## YOUR INSTRUCTIONS
Look through the records, and wherever the string "diagnóstico" turns up, copy out that line.

===== RECORDED DATA

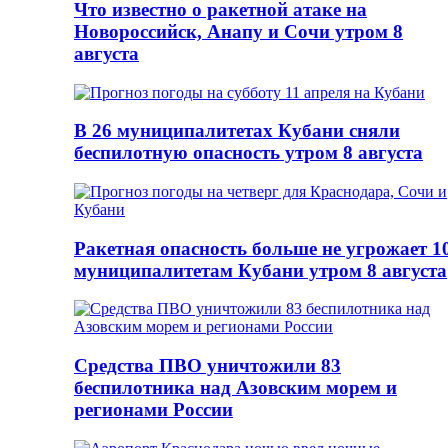
Что известно о ракетной атаке на
Новороссийск, Анапу и Сочи утром 8
августа
В 26 муниципалитетах Кубани сняли
беспилотную опасность утром 8 августа
Ракетная опасность больше не угрожает 1
муниципалитетам Кубани утром 8 августа
Средства ПВО уничтожили 83
беспилотника над Азовским морем и
регионами России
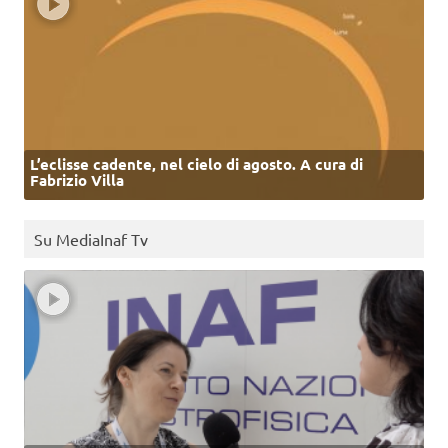
L’eclisse cadente, nel cielo di agosto. A cura di
Fabrizio Villa
Su MediaInaf Tv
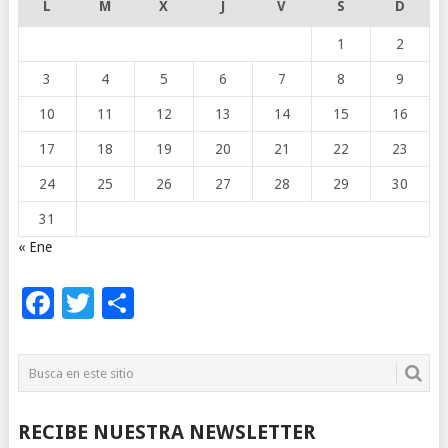
L
M
X
J
V
S
D
1
2
3
4
5
6
7
8
9
10
11
12
13
14
15
16
17
18
19
20
21
22
23
24
25
26
27
28
29
30
31
« Ene
Facebook
Twitter
Compartir
RECIBE NUESTRA NEWSLETTER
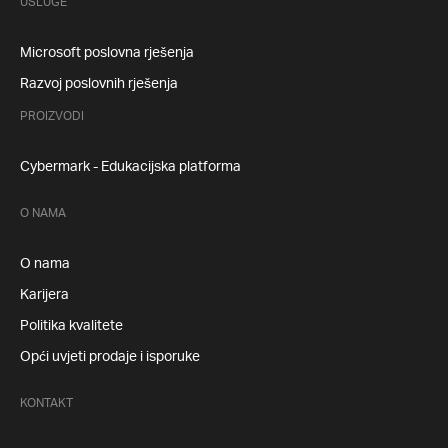
USLUGE
Microsoft poslovna rješenja
Razvoj poslovnih rješenja
PROIZVODI
Cybermark - Edukacijska platforma
O NAMA
O nama
Karijera
Politika kvalitete
Opći uvjeti prodaje i isporuke
KONTAKT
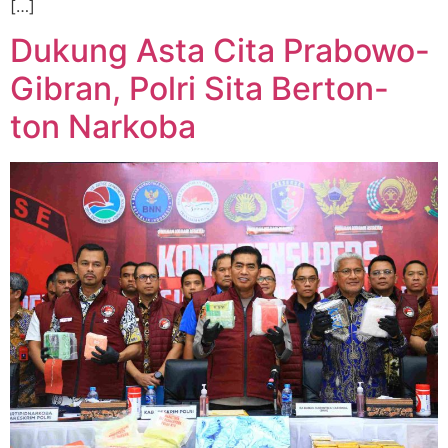
[…]
Dukung Asta Cita Prabowo-
Gibran, Polri Sita Berton-
ton Narkoba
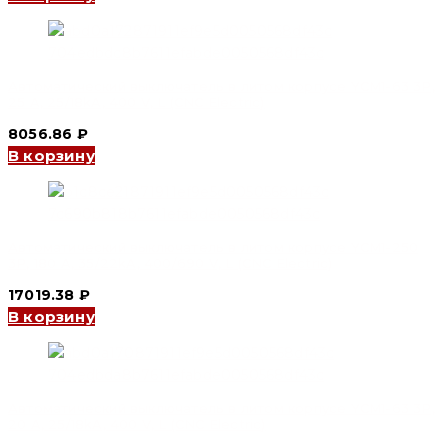
Автоматический выключатель в литом корпусе YCM1-63 3P,
25 A, 25/18kA, 400 V, L (CNC Electric)
8056.86
₽
В корзину
Автоматический выключатель в литом корпусе YCM1-250
3P, 180 A, 35/22kA, 400/690 V, L (CNC Electric)
17019.38
₽
В корзину
Автоматический выключатель в литом корпусе YCM1-63 3P,
20 A, 25/18kA, 400 V, L (CNC Electric)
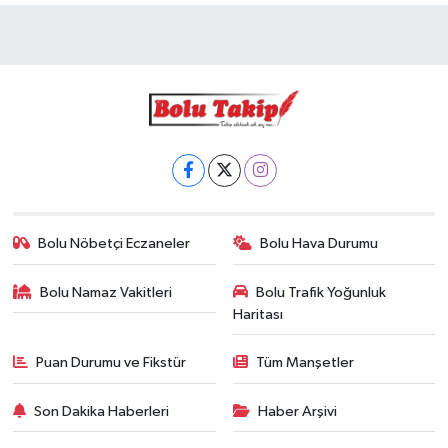
Bolu Nöbetçi Eczaneler
Bolu Hava Durumu
Bolu Namaz Vakitleri
Bolu Trafik Yoğunluk
Haritası
Puan Durumu ve Fikstür
Tüm Manşetler
Son Dakika Haberleri
Haber Arşivi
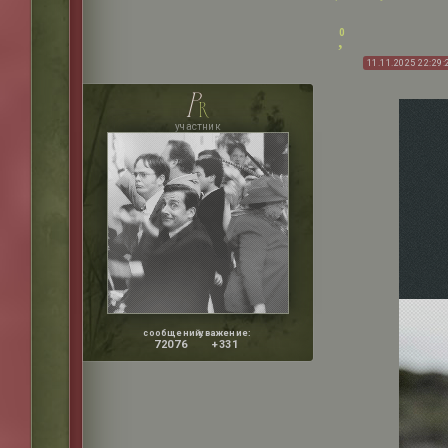
0
11.11.2025 22:29:
p
r
участник
сообщений:
уважение:
72076
+331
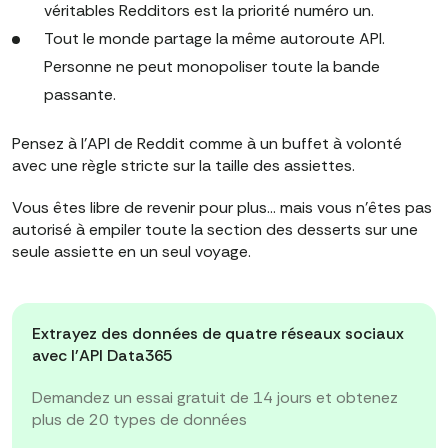
véritables Redditors est la priorité numéro un.
Tout le monde partage la même autoroute API.
Personne ne peut monopoliser toute la bande
passante.
Pensez à l'API de Reddit comme à un buffet à volonté
avec une règle stricte sur la taille des assiettes.
Vous êtes libre de revenir pour plus… mais vous n'êtes pas
autorisé à empiler toute la section des desserts sur une
seule assiette en un seul voyage.
Extrayez des données de quatre réseaux sociaux
avec l'API Data365
Demandez un essai gratuit de 14 jours et obtenez
plus de 20 types de données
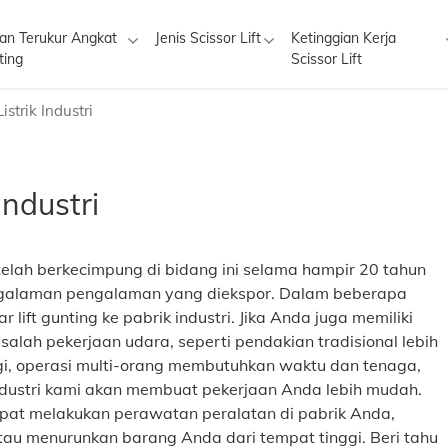
an Terukur Angkat
Jenis Scissor Lift
Ketinggian Kerja
ting
Scissor Lift
strik Industri
Industri
 telah berkecimpung di bidang ini selama hampir 20 tahun
engalaman pengalaman yang diekspor. Dalam beberapa
lift gunting ke pabrik industri. Jika Anda juga memiliki
lah pekerjaan udara, seperti pendakian tradisional lebih
gi, operasi multi-orang membutuhkan waktu dan tenaga,
 industri kami akan membuat pekerjaan Anda lebih mudah.
 dapat melakukan perawatan peralatan di pabrik Anda,
tau menurunkan barang Anda dari tempat tinggi. Beri tahu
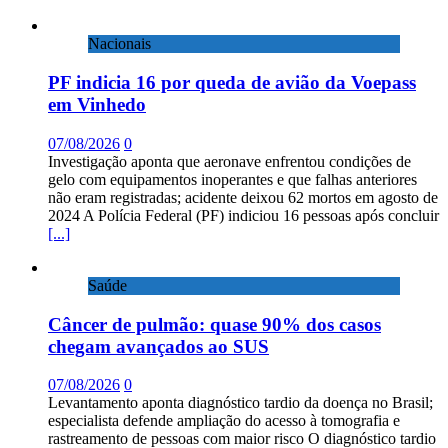
Nacionais
PF indicia 16 por queda de avião da Voepass
em Vinhedo
07/08/2026
0
Investigação aponta que aeronave enfrentou condições de
gelo com equipamentos inoperantes e que falhas anteriores
não eram registradas; acidente deixou 62 mortos em agosto de
2024 A Polícia Federal (PF) indiciou 16 pessoas após concluir
[...]
Saúde
Câncer de pulmão: quase 90% dos casos
chegam avançados ao SUS
07/08/2026
0
Levantamento aponta diagnóstico tardio da doença no Brasil;
especialista defende ampliação do acesso à tomografia e
rastreamento de pessoas com maior risco O diagnóstico tardio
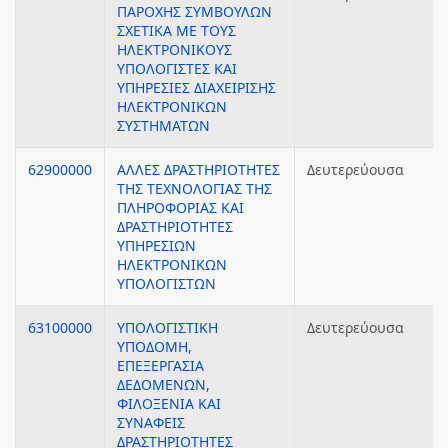
ΠΑΡΟΧΗΣ ΣΥΜΒΟΥΛΩΝ
ΣΧΕΤΙΚΑ ΜΕ ΤΟΥΣ
ΗΛΕΚΤΡΟΝΙΚΟΥΣ
ΥΠΟΛΟΓΙΣΤΕΣ ΚΑΙ
ΥΠΗΡΕΣΙΕΣ ΔΙΑΧΕΙΡΙΣΗΣ
ΗΛΕΚΤΡΟΝΙΚΩΝ
ΣΥΣΤΗΜΑΤΩΝ
62900000
ΑΛΛΕΣ ΔΡΑΣΤΗΡΙΟΤΗΤΕΣ
Δευτερεύουσα
ΤΗΣ ΤΕΧΝΟΛΟΓΙΑΣ ΤΗΣ
ΠΛΗΡΟΦΟΡΙΑΣ ΚΑΙ
ΔΡΑΣΤΗΡΙΟΤΗΤΕΣ
ΥΠΗΡΕΣΙΩΝ
ΗΛΕΚΤΡΟΝΙΚΩΝ
ΥΠΟΛΟΓΙΣΤΩΝ
63100000
ΥΠΟΛΟΓΙΣΤΙΚΗ
Δευτερεύουσα
ΥΠΟΔΟΜΗ,
ΕΠΕΞΕΡΓΑΣΙΑ
ΔΕΔΟΜΕΝΩΝ,
ΦΙΛΟΞΕΝΙΑ ΚΑΙ
ΣΥΝΑΦΕΙΣ
ΔΡΑΣΤΗΡΙΟΤΗΤΕΣ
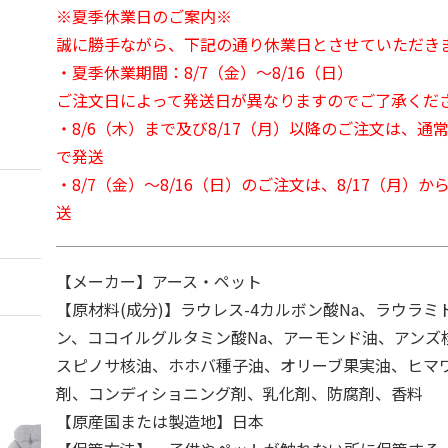
※夏季休業日のご案内※
誠に勝手ながら、下記の通り休業日とさせていただき
・夏季休業期間：8/7（金）～8/16（日）
ご注文日によって発送日が異なりますのでご了承くだ
・8/6（木）まで及び8/17（月）以降のご注文は、通
で発送
・8/7（金）～8/16（日）のご注文は、8/17（月）
送
【メーカー】アース・ペット
【原材料(成分)】ラウレス-4カルボン酸Na、ラウラ
ン、ココイルグルタミン酸Na、アーモンド油、アンズ
スピノサ核油、ホホバ種子油、オリーブ果実油、ヒマ
剤、コンディショニング剤、乳化剤、防腐剤、香料
【原産国または製造地】日本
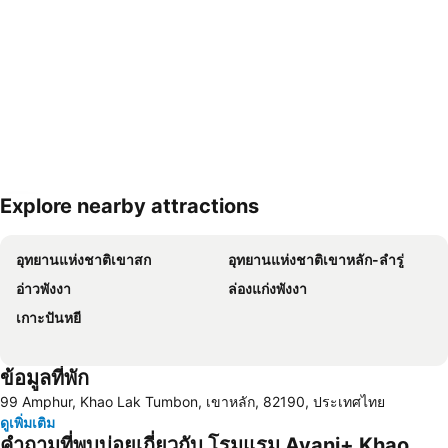
Explore nearby attractions
ขยายแผนที่
อุทยานแห่งชาติเขาสก
อุทยานแห่งชาติเขาหลัก-ลำรู่
อ่าวพังงา
ล่องแก่งพังงา
เกาะปันหยี
ข้อมูลที่พัก
99 Amphur, Khao Lak Tumbon, เขาหลัก, 82190, ประเทศไทย
ดูเพิ่มเติม
คำถามที่พบบ่อยเกี่ยวกับ โรมแรม Avani+ Khao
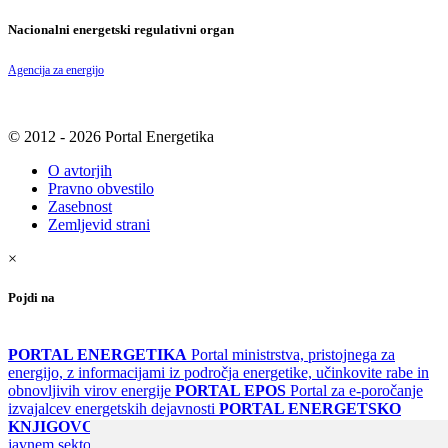
Nacionalni energetski regulativni organ
Agencija za energijo
© 2012 - 2026 Portal Energetika
O avtorjih
Pravno obvestilo
Zasebnost
Zemljevid strani
×
Pojdi na
PORTAL ENERGETIKA
Portal ministrstva, pristojnega za
energijo, z informacijami iz področja energetike, učinkovite rabe in
obnovljivih virov energije
PORTAL EPOS
Portal za e-poročanje
izvajalcev energetskih dejavnosti
PORTAL ENERGETSKO
KNJIGOVODSTVO
Portal za poročanje o upravljanju z energijo v
javnem sektorju
PORTAL KLIMATSKI SISTEMI
Register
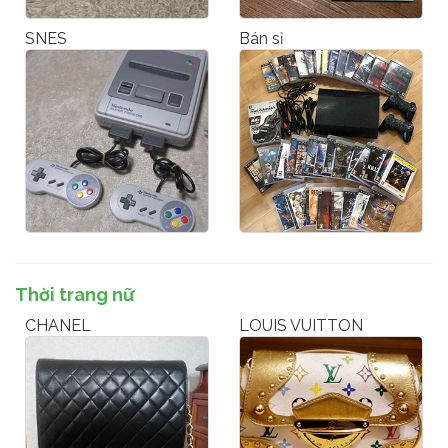
SNES
Bán sỉ
Thời trang nữ
CHANEL
LOUIS VUITTON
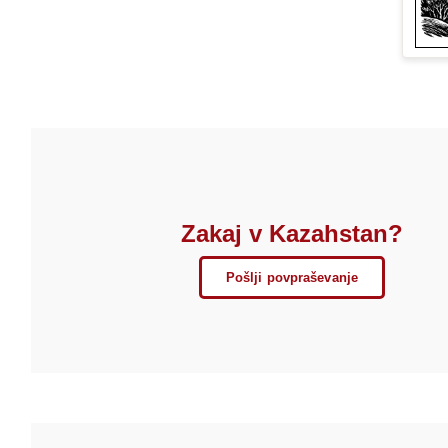
Zakaj v Kazahstan?
Pošlji povpraševanje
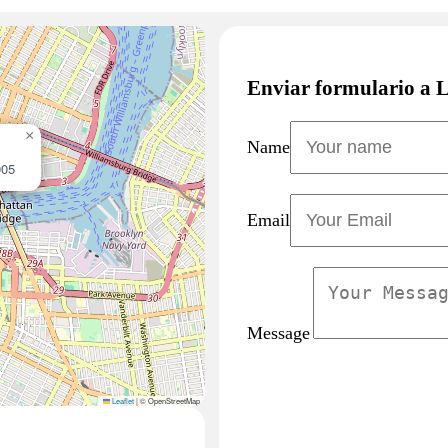
Enviar formulario a 
×
Name
005
Email
Message
Leaflet
|
© OpenStreetMap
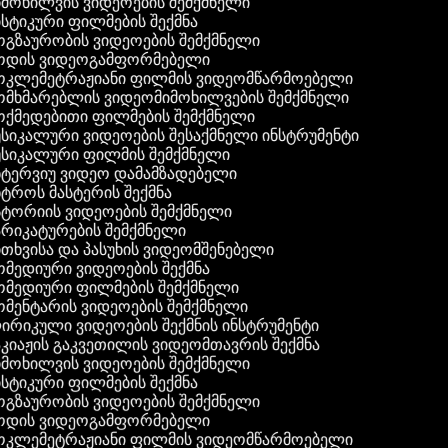
მოხილვის ვიდეოების შემქმნელი
სტიკური ფილმების შექმნა
გზაურობის ვიდეოების შემქმნელი
დის ვიდეოგამფორმებელი
კლემეტრაჟიანი ფილმის ვიდეომწარმოებელი
მხმარებლის ვიდეომიმოხილვების შემქმნელი
ქმედებითი ფილმების შემქმნელი
სიკალური ვიდეოების შესაქმნელი ინსტრუმენტი
სიკალური ფილმის შემქმნელი
ტერვიუ ვიდეო დამამზადებელი
ტროს მასტერის შექმნა
ტორიის ვიდეოების შემქმნელი
რიკატურების შემქმნელი
თხვისა და პასუხის ვიდეომშენებელი
მედიური ვიდეოების შექმნა
მედიური ფილმების შემქმნელი
მენტარის ვიდეოების შემქმნელი
რიკული ვიდეოების შექმნის ინსტრუმენტი
კიაჟის გაკვეთილის ვიდეომთავრის შექმნა
მოხილვის ვიდეოების შემქმნელი
სტიკური ფილმების შექმნა
გზაურობის ვიდეოების შემქმნელი
დის ვიდეოგამფორმებელი
კლემეტრაჟიანი ფილმის ვიდეომწარმოებელი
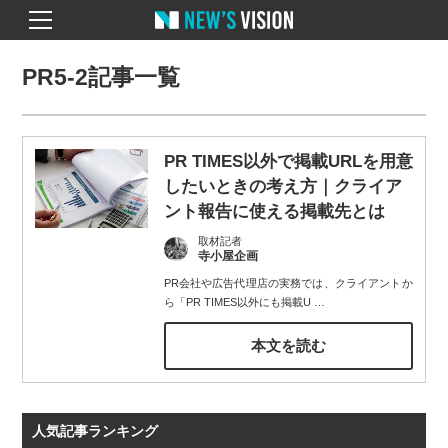
PR5-2記事一覧
PR TIMES以外で掲載URLを用意
したいときの考え方｜クライア
ント報告に使える掲載先とは
取材記者
寺小屋企画
PR会社や広告代理店の実務では、クライアントか
ら「PR TIMES以外にも掲載U
…
本文を読む
人気記事ランキング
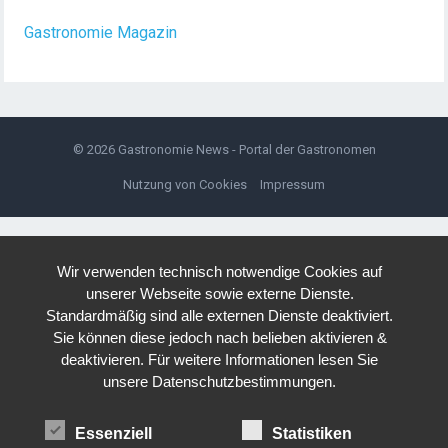
Gastronomie Magazin
© 2026
Gastronomie News - Portal der Gastronomen
Nutzung von Cookies
Impressum
Wir verwenden technisch notwendige Cookies auf
unserer Webseite sowie externe Dienste.
Standardmäßig sind alle externen Dienste deaktiviert.
Sie können diese jedoch nach belieben aktivieren &
deaktivieren. Für weitere Informationen lesen Sie
unsere Datenschutzbestimmungen.
Essenziell
Statistiken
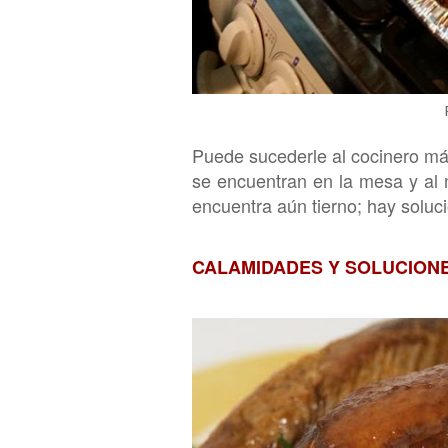
Puede sucederle al cocinero m
se encuentran en la mesa y al
encuentra aún tierno
; hay soluc
C
ALAMIDADES Y SOLUCION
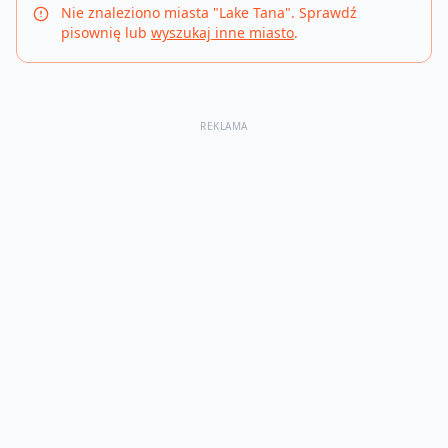
Nie znaleziono miasta "
Lake Tana
". Sprawdź
pisownię lub
wyszukaj inne miasto
.
REKLAMA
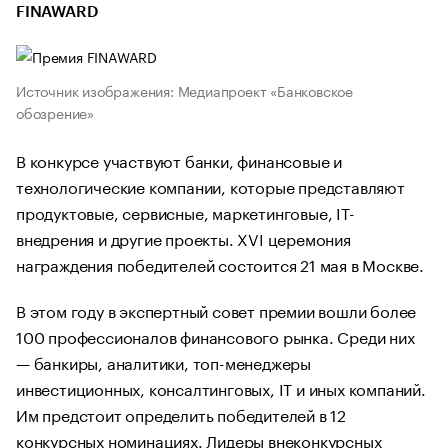
FINAWARD
Источник изображения: Медиапроект «Банковское
обозрение»
В конкурсе участвуют банки, финансовые и
технологические компании, которые представляют
продуктовые, сервисные, маркетинговые, IT-
внедрения и другие проекты. XVI церемония
награждения победителей состоится 21 мая в Москве.
В этом году в экспертный совет премии вошли более
100 профессионалов финансового рынка. Среди них
— банкиры, аналитики, топ-менеджеры
инвестиционных, консалтинговых, IT и иных компаний.
Им предстоит определить победителей в 12
конкурсных номинациях. Лидеры внеконкурсных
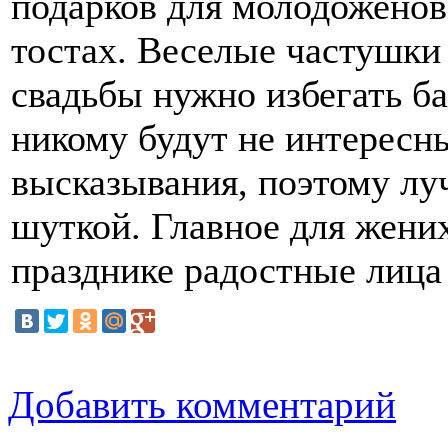
тостах. Веселые частушки
свадьбы нужно избегать ба
никому будут не интересн
высказывания, поэтому лу
шуткой. Главное для жених
празднике радостные лица
Добавить комментарий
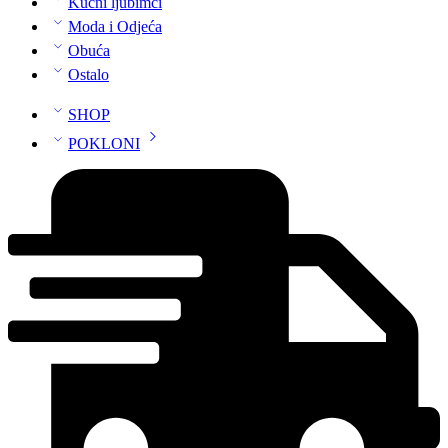
Kućni ljubimci
Moda i Odjeća
Obuća
Ostalo
SHOP
POKLONI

==========

## RESPONSE BOX
Levantamento aponta diagnóstico tardio da doença no Brasil;
rastreamento de pessoas com maior risco O diagnóstico tardio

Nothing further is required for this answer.